At the press briefings, the president has responded personally and with commendable grasp of the subject even to the most formerly hostile reporters from the most antagonistic media outlets. In group and individual conversations with governors, he has been direct and forthcoming, and he has been praised even by such an implacable adversary as Governor Gavin Newsom of California. Trump grasped early enough that this was such a serious matter that there would be no public toleration of rank partisanship, a lesson that Nancy Pelosi picked up fairly quickly, at least in her public comments, but apparently not the incorrigibly tawdry Democratic Senate leader, Chuck Schumer.

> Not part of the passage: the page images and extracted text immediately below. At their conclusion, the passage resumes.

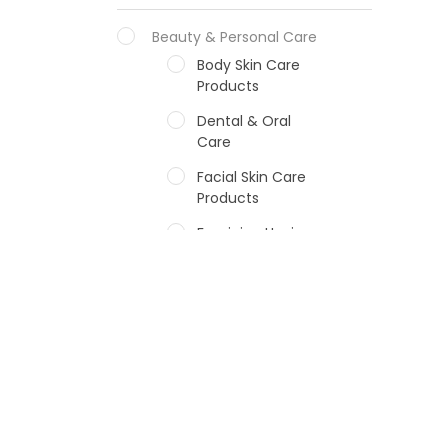
Beauty & Personal Care
Body Skin Care
Products
Dental & Oral
Care
Facial Skin Care
Products
Feminine Hygiene
Fragrances
Hair Care Products
Hands, Nails And
Lipcare Products
Male Grooming
products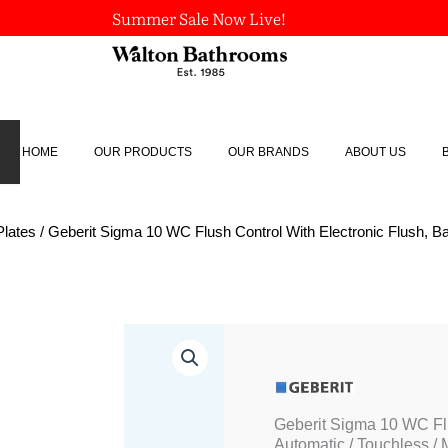
Summer Sale Now Live!
HOME
OUR PRODUCTS
OUR BRANDS
ABOUT US
Plates
/ Geberit Sigma 10 WC Flush Control With Electronic Flush, Ba
Geberit
Sigma
10
WC
Flush
Geberit Sigma 10 WC Flu
Control
Automatic / Touchless /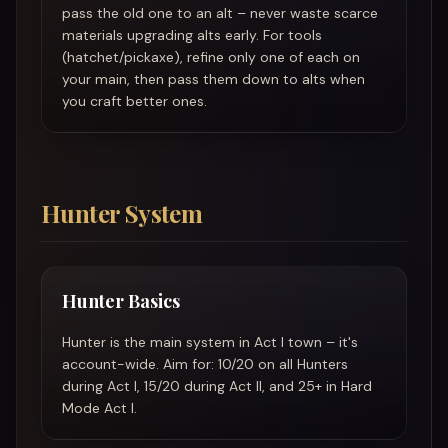
pass the old one to an alt – never waste scarce
materials upgrading alts early. For tools
(hatchet/pickaxe), refine only one of each on
your main, then pass them down to alts when
you craft better ones.
Hunter System
Hunter Basics
Hunter is the main system in Act I town – it's
account-wide. Aim for: 10/20 on all Hunters
during Act I, 15/20 during Act II, and 25+ in Hard
Mode Act I.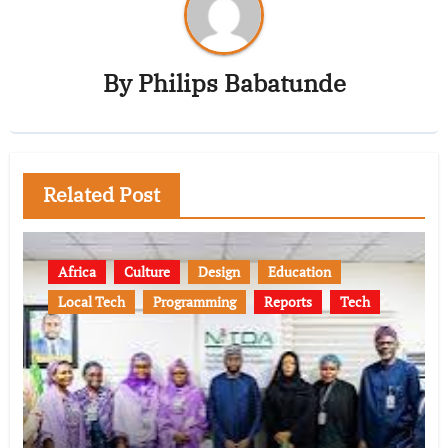
By
Philips Babatunde
Related Post
Africa
Culture
Design
Education
Local Tech
Programming
Reports
Tech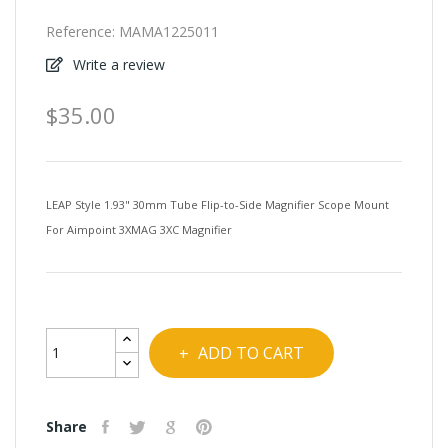
Reference:
MAMA1225011
Write a review
$35.00
LEAP Style 1.93" 30mm Tube Flip-to-Side Magnifier Scope Mount
For Aimpoint 3XMAG 3XC Magnifier
ADD TO CART
Share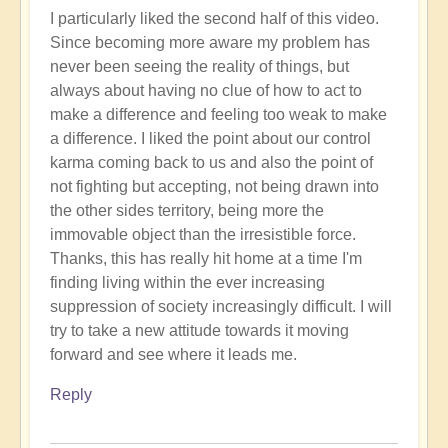
I particularly liked the second half of this video.
Since becoming more aware my problem has
never been seeing the reality of things, but
always about having no clue of how to act to
make a difference and feeling too weak to make
a difference. I liked the point about our control
karma coming back to us and also the point of
not fighting but accepting, not being drawn into
the other sides territory, being more the
immovable object than the irresistible force.
Thanks, this has really hit home at a time I'm
finding living within the ever increasing
suppression of society increasingly difficult. I will
try to take a new attitude towards it moving
forward and see where it leads me.
Reply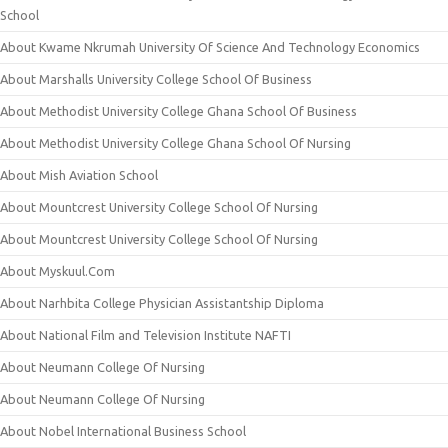
School
About Kwame Nkrumah University Of Science And Technology Economics
About Marshalls University College School Of Business
About Methodist University College Ghana School Of Business
About Methodist University College Ghana School Of Nursing
About Mish Aviation School
About Mountcrest University College School Of Nursing
About Mountcrest University College School Of Nursing
About Myskuul.Com
About Narhbita College Physician Assistantship Diploma
About National Film and Television Institute NAFTI
About Neumann College Of Nursing
About Neumann College Of Nursing
About Nobel International Business School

He grinds on, proffering cheap shots to empty Senate benches as if on autocue and oblivious to the clangorous tone of such comments in these circumstances.

On present form, the president is professional, focused, and courteous, giving straight answers to questions and following the advice of the country’s foremost authorities in relevant medical and public-health areas, and the response to the emergency is ramping up very quickly — at this point, faster than the new incidences of the malady. After being left in the gate on testing, with all samples sent to Atlanta for evaluation, the president has promised free testing for all Americans, with 250,000 tests this week, a million next week, and a vertical upward curve beyond that. Such a trajectory will put the U.S. medical authorities ahead of all other countries in epidemiological self-awareness within a few weeks.

The results at this point, because of inadequate testing everywhere, contain many anomalies, but the United States has shown a mortality rate of slightly under 2 percent of identified cases, which goes down to almost 1 percent if the state of Washington (which had a severely infected home for the elderly) is removed. This gives the U.S. a better record than any advanced country that has handled the same issue seriously and whose figures may be considered reliable, except Germany, with .2 percent fatalities among 40 percent more cases reported than in the U.S. with a quarter of the American population, and South Korea, with less than 1 percent fatalities in twice as many cases as the United States and a sixth of its population. Competent U.S. spokespeople are cautiously hopeful that stockpiles of ventilators and enhanced intensive-care facilities, now being hastily built up in anticipation of a spike in cases, will be adequate, and that there will be no recourse to what amounts to rationing and triage, as has occurred in Italy, China, and Iran.

And there seems to be bipartisan support for remedial economic measures to assist the defenseless commercial victims of this nightmare, including the travel and hospitality industries and many small businesses. This may furnish an opportunity for the administration to slide in more tax reductions, which can be justified in producing a vertiginous rebound on the upside of a steep-V recessionary plunge and return, but would also be a gratifying legacy to this crisis on Election Day, provided the country is well on its way back to normal by then. The Chinese example, even discounting for the habitual mendacity of the Xi government, indicates that this could certainly happen within the more than seven months that remain before the election. As not infrequently happens, the best is emerging in American political leadership and in the political system itself in a crisis that unites the country. Apart from Schumer’s whining and carping, all the senior officeholders in both parties are speaking for the public interest, and it is becoming. It need hardly be emphasized that it is a medical problem that vastly transcends partisanship. But those who were rubbing their hands in renewed slavering expectation that Trump would finally blow himself up are apt to be disappointed yet again.